Dans Face à face, des effets ivoire et lactescents transitent à travers des bleus pénétrés de noir et bleus ciel, pour se jeter dans une tapisserie de couleurs qui s’écoulent dans des nuances automnales. La fulgurance reflète le sentiment personnel de la séquence des quatre saisons. Dans Espace des matières, la tache explose en continuités cinabre, carmin et purpuracées emmêlées d’accents noirs aux connotations existentielles menaçantes, contre un fond bleu cobalt.
Dans Temps versé, la calligraphie occupe la place d’honneur et ce fil Ariane à la fois englobant, mais aussi embrouillé – enchevêtré – pourrait représenter la quête esthétique et vitale à la fois fragile et tenace de l’artiste. Divisé en trois pans différents qui communiquent néanmoins de manière fluide (toujours cette fluidité chez Michelle Landry!), Ciel d’automne offre une vue en éclaté, analytique – ou déconstruite – d’un paysage d’automne, mais en fait il s’agit du substrat d’un paysage. En apparence abstraite, la peinture possède un sous texte figuratif ou représentationnel. Elle représente à la fois l’objet nature et l’émotion interne de l’artiste. C’est une peinture qui est à la fois analyse de l’objet, reflet de l’émotion et anatomie des phases de celle-ci.

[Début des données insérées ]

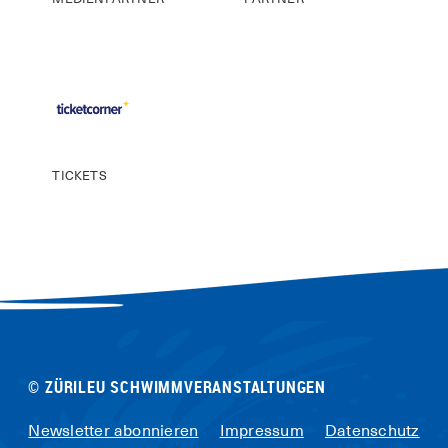
TICKETS
© ZÜRILEU SCHWIMMVERANSTALTUNGEN
Newsletter abonnieren
Impressum
Datenschutz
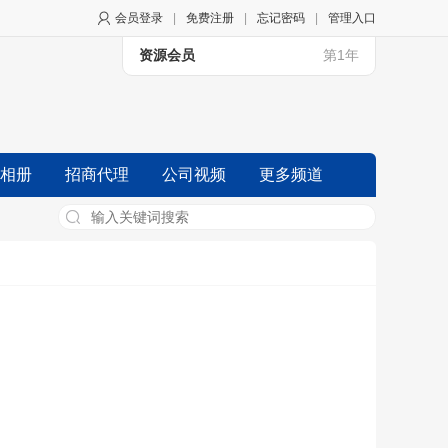
会员登录
|
免费注册
|
忘记密码
|
管理入口
资源会员
第1年
相册
招商代理
公司视频
更多频道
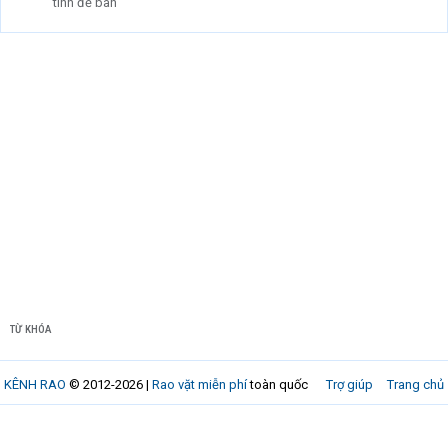
tính để bàn
TỪ KHÓA
KÊNH RAO
© 2012-2026 |
Rao vặt miễn phí
toàn quốc
Trợ giúp
Trang chủ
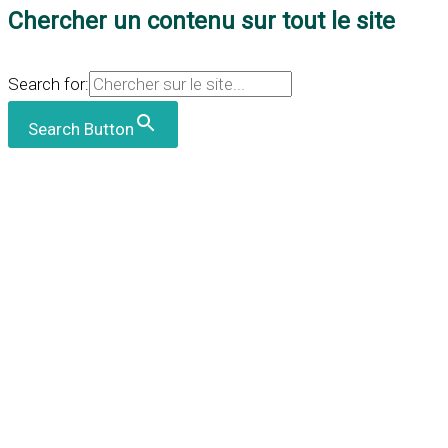
Chercher un contenu sur tout le site
Search for:
Search Button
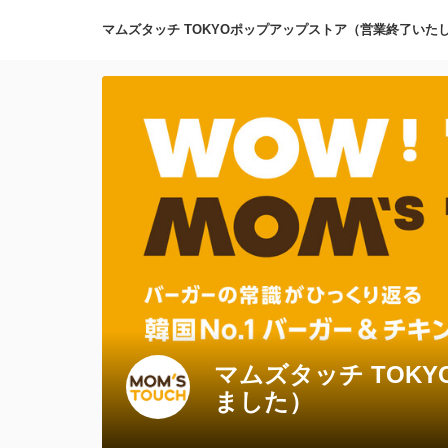
マムズタッチ TOKYOポップアップストア（営業終了いた
マムズタッチ TOK
ました）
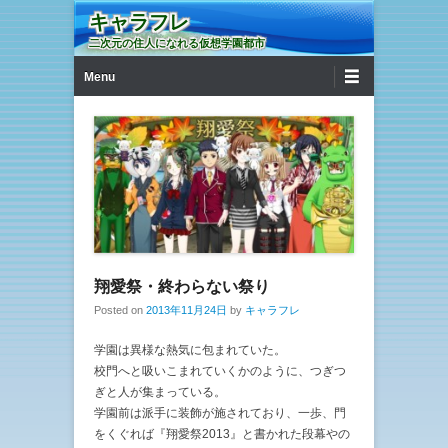
キャラフレ
二次元の住人になれる仮想学園都市
第1メニュー
コンテンツへ移動
Menu
翔愛祭・終わらない祭り
Posted on
2013年11月24日
by
キャラフレ
学園は異様な熱気に包まれていた。
校門へと吸いこまれていくかのように、つぎつ
ぎと人が集まっている。
学園前は派手に装飾が施されており、一歩、門
をくぐれば『翔愛祭2013』と書かれた段幕やの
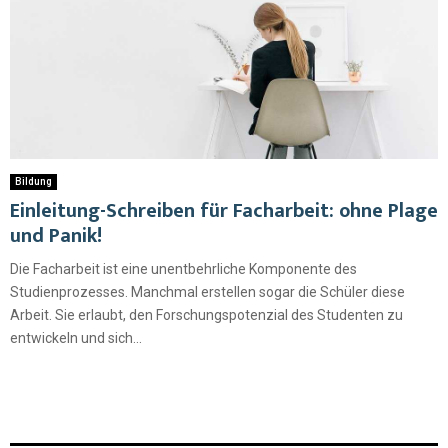
Bildung
Einleitung-Schreiben für Facharbeit: ohne Plage
und Panik!
Die Facharbeit ist eine unentbehrliche Komponente des
Studienprozesses. Manchmal erstellen sogar die Schüler diese
Arbeit. Sie erlaubt, den Forschungspotenzial des Studenten zu
entwickeln und sich...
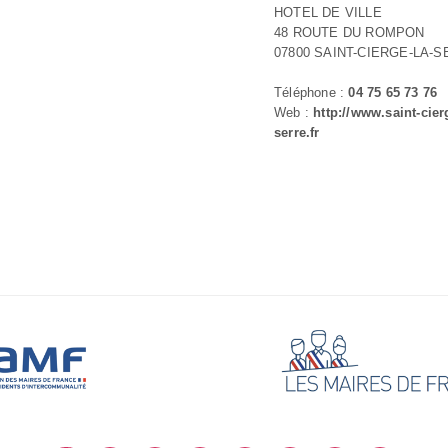
HOTEL DE VILLE
48 ROUTE DU ROMPON
07800 SAINT-CIERGE-LA-
Téléphone :
04 75 65 73 76
Web :
http://www.saint-cier
serre.fr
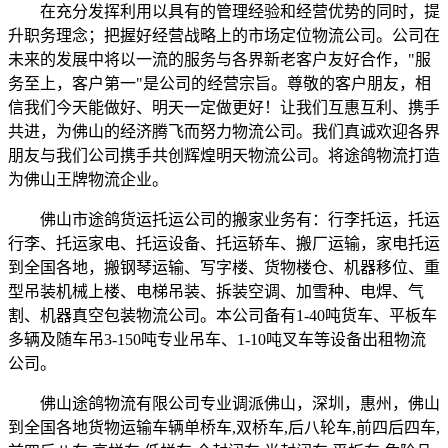
在充分发挥利用以具有的管理经验和经营优势的同时，提
升职务理念；把握好经营战略上的市场定位物流公司。公司在
未来的发展中将以一流的服务与各界新老客户友好合作，"服
务至上，客户第一"是公司的经营宗旨。尊敬的客户朋友，相
信我们今天能做好、明天一定做更好！让我们互惠互利、携手
共进，为佛山的经济腾飞而努力物流公司。我们真诚欢迎各界
朋友与我们公司携手共创辉煌明天物流公司。将途鸽物流打造
为佛山王牌物流企业。
佛山市途鸽货运托运公司的搬家业务有：行李托运，托运
行李、托运家电、托运设备、托运轿车、搬厂运输，家电托运
到全国各地，搬钢琴运输、写字楼、货物楼仓、机器移位、重
型吊装机械上楼、电梯吊装、拆装空调、加雪种、电焊、气
割、机器真空包装物流公司。本公司备有1-40吨货车、平板车
多辆及随车吊3-150吨专业吊车、1-10吨叉车等设备出租物流
公司。
佛山途鸽物流有限公司专业调派佛山，深圳，惠州，佛山
到全国各地货物运输车辆单桥车,双桥车,后八轮车,前四后四车,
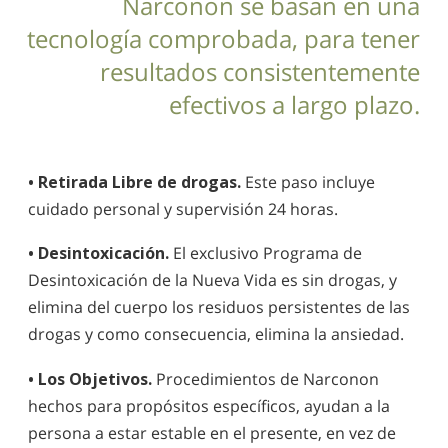
Narconon se basan en una
tecnología comprobada, para tener
resultados consistentemente
efectivos a largo plazo.
• Retirada Libre de drogas.
Este paso incluye
cuidado personal y supervisión 24 horas.
• Desintoxicación.
El exclusivo Programa de
Desintoxicación de la Nueva Vida es sin drogas, y
elimina del cuerpo los residuos persistentes de las
drogas y como consecuencia, elimina la ansiedad.
• Los Objetivos.
Procedimientos de Narconon
hechos para propósitos específicos, ayudan a la
persona a estar estable en el presente, en vez de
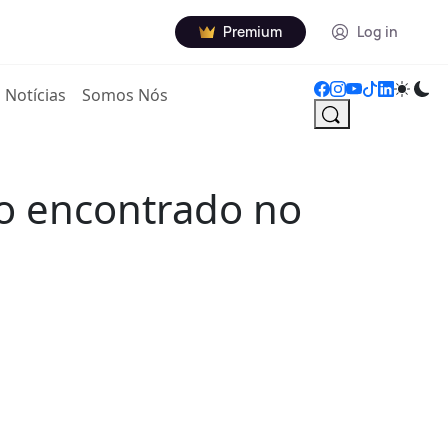
Premium
Log in
Notícias
Somos Nós
ão encontrado no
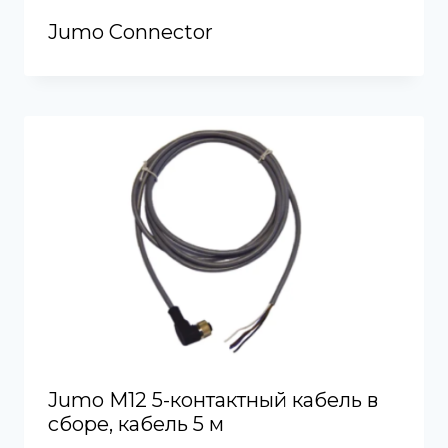
Jumo Connector
Jumo M12 5-контактный кабель в
сборе, кабель 5 м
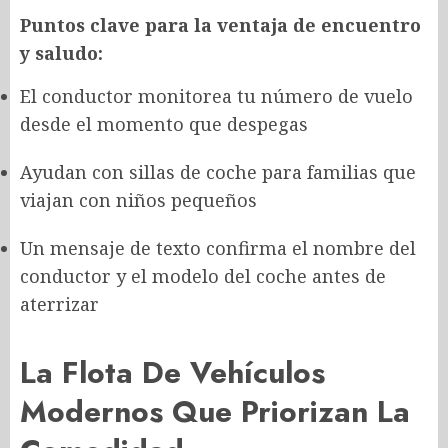
Puntos clave para la ventaja de encuentro
y saludo:
El conductor monitorea tu número de vuelo
desde el momento que despegas
Ayudan con sillas de coche para familias que
viajan con niños pequeños
Un mensaje de texto confirma el nombre del
conductor y el modelo del coche antes de
aterrizar
La Flota De Vehículos
Modernos Que Priorizan La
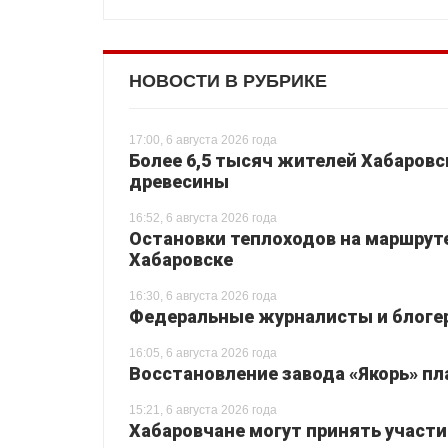
НОВОСТИ В РУБРИКЕ
17:00, 6 августа 2026 года
Более 6,5 тысяч жителей Хабаровс
древесины
16:52, 6 августа 2026 года
Остановки теплоходов на маршруте
Хабаровске
16:30, 6 августа 2026 года
Федеральные журналисты и блогер
16:05, 6 августа 2026 года
Восстановление завода «Якорь» пл
15:21, 6 августа 2026 года
Хабаровчане могут принять участи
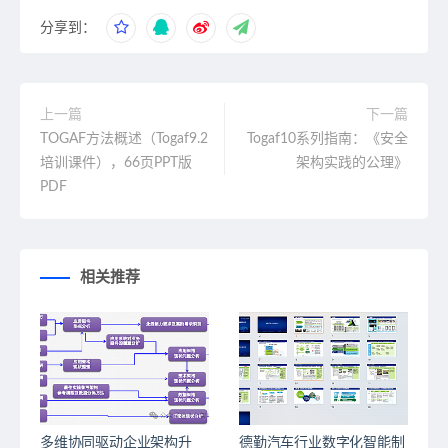
分享到：
上一篇
下一篇
TOGAF方法概述（Togaf9.2
Togaf10系列指南：《安全
培训课件），66页PPT版
架构实践的公理》
PDF
相关推荐
多维协同驱动企业架构升
德勤汽车行业数字化智能制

Dans ces images, le paysage se manifeste à la fois comme présence colorée, comme trace qui résulte d’un processus d’effacement, comme rêve lié à cette trace et comme absence dans les vides très amples. Dans la réconciliation d’un instant de qualités apparemment contraires – couleurs modulées, calligraphie sinueuse, gracile – l’artiste évoque un état de passage instable, fugace, qu’elle arrive à fixer fermement dans la mémoire du spectateur. La force de la peinture de Micheline Landry reçoit une reconnaissance croissante : ainsi, des œuvres de l’artiste sont présentées à la Maison du Québec, dans le cadre des Jeux olympiques d’hiver à Vancouver en 2010.